_Exercise materials_

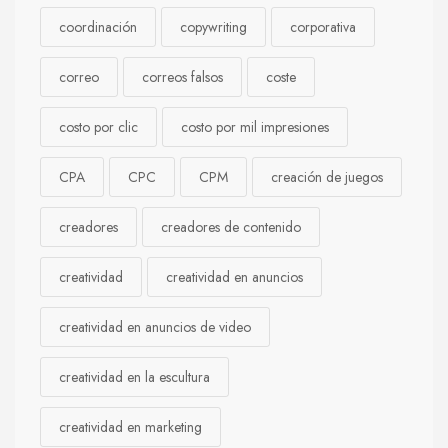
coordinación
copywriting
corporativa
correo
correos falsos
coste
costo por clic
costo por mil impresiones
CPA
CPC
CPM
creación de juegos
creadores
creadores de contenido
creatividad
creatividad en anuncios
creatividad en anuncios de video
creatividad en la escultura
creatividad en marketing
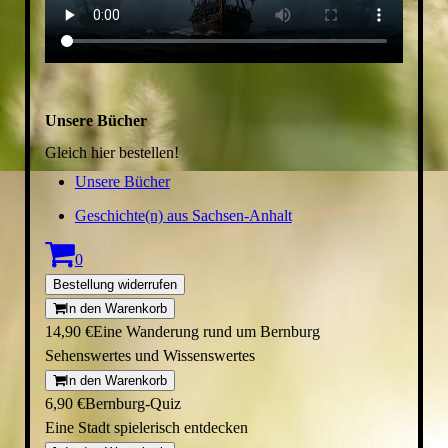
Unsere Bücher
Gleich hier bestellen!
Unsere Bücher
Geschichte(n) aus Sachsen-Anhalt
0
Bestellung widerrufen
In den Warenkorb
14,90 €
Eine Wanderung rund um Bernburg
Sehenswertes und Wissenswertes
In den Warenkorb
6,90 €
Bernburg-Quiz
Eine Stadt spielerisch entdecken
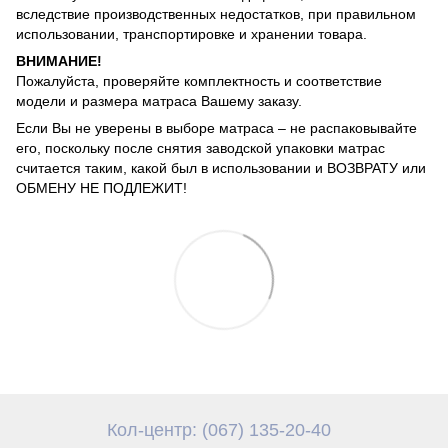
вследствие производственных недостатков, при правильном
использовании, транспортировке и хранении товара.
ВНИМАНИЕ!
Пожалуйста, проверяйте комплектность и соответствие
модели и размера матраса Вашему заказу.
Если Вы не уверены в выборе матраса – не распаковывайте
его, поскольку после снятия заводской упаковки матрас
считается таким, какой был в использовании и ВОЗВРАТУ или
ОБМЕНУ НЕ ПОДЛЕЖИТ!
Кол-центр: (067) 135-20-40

_What the exercise asks_
State how many lines of the listing contain the word "anuncios", giving the number by itself.

_Answer to the exercise_
2